Activity
The answer must consist of every line from the data that holds "Accept".

Extracted records
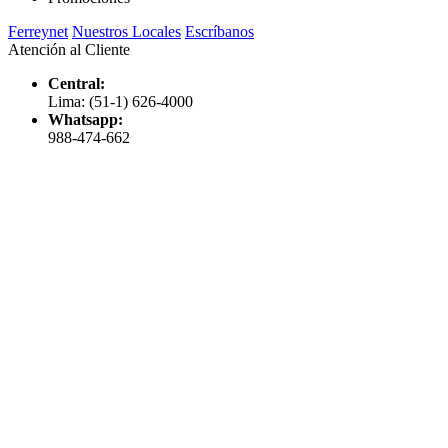
Ferreynet
Nuestros Locales
Escríbanos
Atención al Cliente
Central:
Lima: (51-1) 626-4000
Whatsapp:
988-474-662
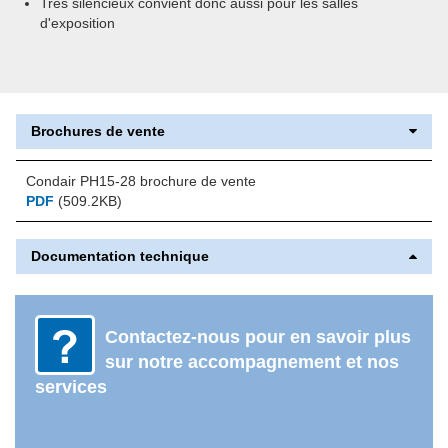
Très silencieux convient donc aussi pour les salles
d'exposition
Brochures de vente
Condair PH15-28 brochure de vente
PDF
(509.2KB)
Documentation technique
Contactez-nous pour en savoir plus
sur notre accompagnement et nos
services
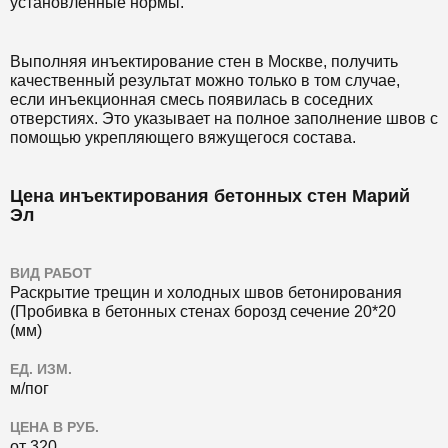
установленные нормы.
Выполняя инъектирование стен в Москве, получить
качественный результат можно только в том случае,
если инъекционная смесь появилась в соседних
отверстиях. Это указывает на полное заполнение швов с
помощью укрепляющего вяжущегося состава.
Цена инъектирования бетонных стен Марий
Эл
ВИД РАБОТ
Раскрытие трещин и холодных швов бетонирования
(Пробивка в бетонных стенах борозд сечение 20*20
(мм)
ЕД. ИЗМ.
м/пог
ЦЕНА В РУБ.
от 320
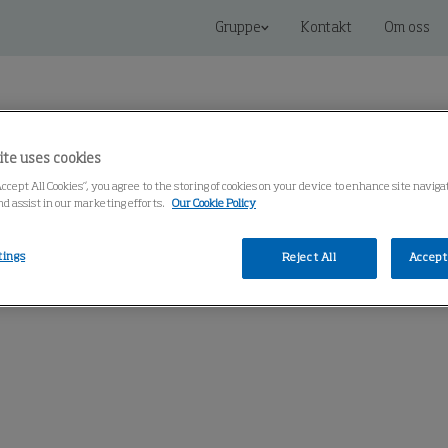
Gruppe
Kontakt
Om oss
ite uses cookies
Accept All Cookies”, you agree to the storing of cookies on your device to enhance site navig
nd assist in our marketing efforts.
Our Cookie Policy
koblede løsninger
Service
Kunnskapssenter
tings
Reject All
Accept 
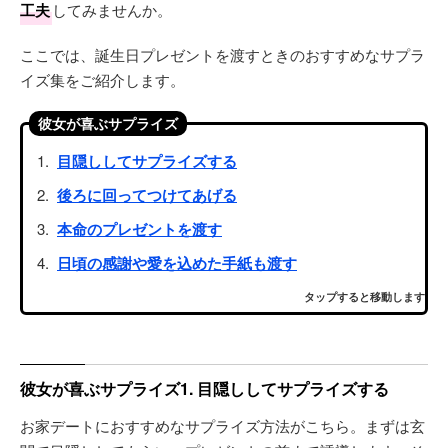
工夫
してみませんか。
ここでは、誕生日プレゼントを渡すときのおすすめなサプラ
イズ集をご紹介します。
彼女が喜ぶサプライズ
目隠ししてサプライズする
後ろに回ってつけてあげる
本命のプレゼントを渡す
日頃の感謝や愛を込めた手紙も渡す
タップすると移動します
彼女が喜ぶサプライズ1. 目隠ししてサプライズする
お家デートにおすすめなサプライズ方法がこちら。まずは玄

Answer box
Accept All Cookies”, you agree to the storing of cookies on your device to enhance site navig
Accept 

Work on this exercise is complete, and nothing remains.